Have you ever had one of those days/weeks/months where you can't slow your heart rate or make your mind go quiet regardless of where you are or what you're doing? You know, you're in a meeting and you can't stop running the To Do list through your mind long enough to pay attention to what's being said. You're stuck in traffic and instead of being glad for the small break in your day, you come close to hyperventilation...This is what has been happening to me lately.

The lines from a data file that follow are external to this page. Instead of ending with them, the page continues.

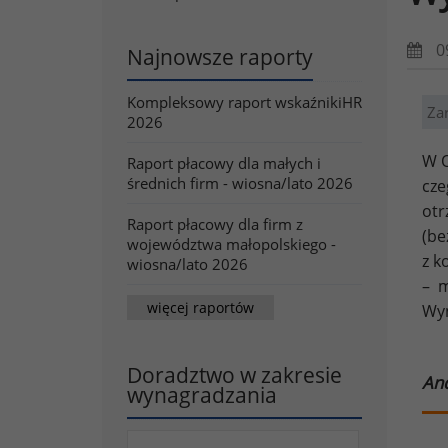
0
Najnowsze raporty
Kompleksowy raport wskaźnikiHR
Za
2026
W O
Raport płacowy dla małych i
średnich firm - wiosna/lato 2026
cze
otr
Raport płacowy dla firm z
(be
województwa małopolskiego -
z k
wiosna/lato 2026
– m
więcej raportów
Wyn
Doradztwo w zakresie
And
wynagradzania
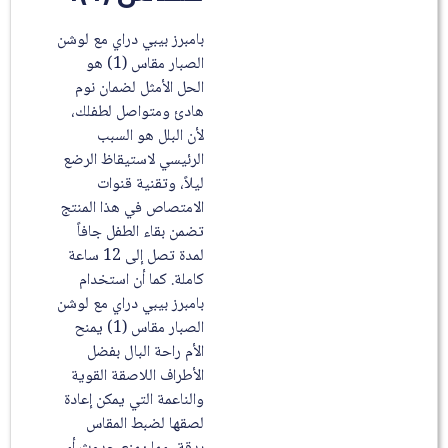
بامبرز بيبي دراي مع لوشن
الصبار مقاس (1) هو
الحل الأمثل لضمان نوم
هادئ ومتواصل لطفلك،
لأن البلل هو السبب
الرئيسي لاستيقاظ الرضع
ليلاً، وتقنية قنوات
الامتصاص في هذا المنتج
تضمن بقاء الطفل جافاً
لمدة تصل إلى 12 ساعة
كاملة. كما أن استخدام
بامبرز بيبي دراي مع لوشن
الصبار مقاس (1) يمنح
الأم راحة البال بفضل
الأطراف اللاصقة القوية
والناعمة التي يمكن إعادة
لصقها لضبط المقاس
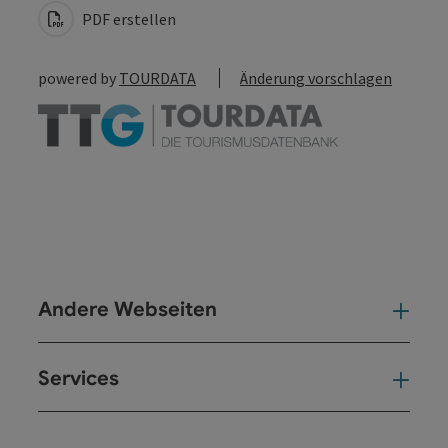
PDF erstellen
powered by
TOURDATA
Änderung vorschlagen
Andere Webseiten
And
Services
Ser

Last weekend was Josh and Katie's wedding in Breckenridge, CO. Neil and I drove with my mom and dad in what was the first family road trip in years. It was surprising and comforting how easily we fell back into our old road trip rhythms. My parents, perfectly in-synch with each other about roadside stops and souvenir shopping expeditions. We made a wrong turn on the way there, but it didn't even matter that much because we got to go over a beautiful pass and see the Continental Divide (twice) and spend a little more time together. Neil fit in seamlessly and, while we missed having my little brother along for the ride, it was really a lot of fun. The wedding itself was really nice too. I have no idea why I cry at weddings, or why anyone else does for that matter. I never cried at a wedding before my own. But on Sept. 1, 2002, I sobbed during my ceremony. They were totally tears of happiness, but remain mystifying to me. In any case, Josh and Katie got me crying too. It is always amazing to celebrate the marriage of an old friend to someone who is absolutely perfect for them and who you can now consider a new friend.

Since we've been back from the wedding, things could not be crazier. Work is completely overwhelming because I am trying to do too many things at once and want to accomplish so much before I leave. Home is overwhelming because when I get here in the evening I don't know if I should be applying for jobs, packing, collecting things to sell at the garage sale or trying to take care of myself. I have about 15 phone calls to return, a bunch of wedding and birthday presents to purchase and mail, at least 12 random errands to run and so many things I want to do. But, I've got two more days of work and then we fly to El Paso on Friday. We return Sunday afternoon giving me a little bit of time to spend with my brother and pack again for my week-long trip to Austin for work. I am sure there are other stresses I am not even mentioning as well...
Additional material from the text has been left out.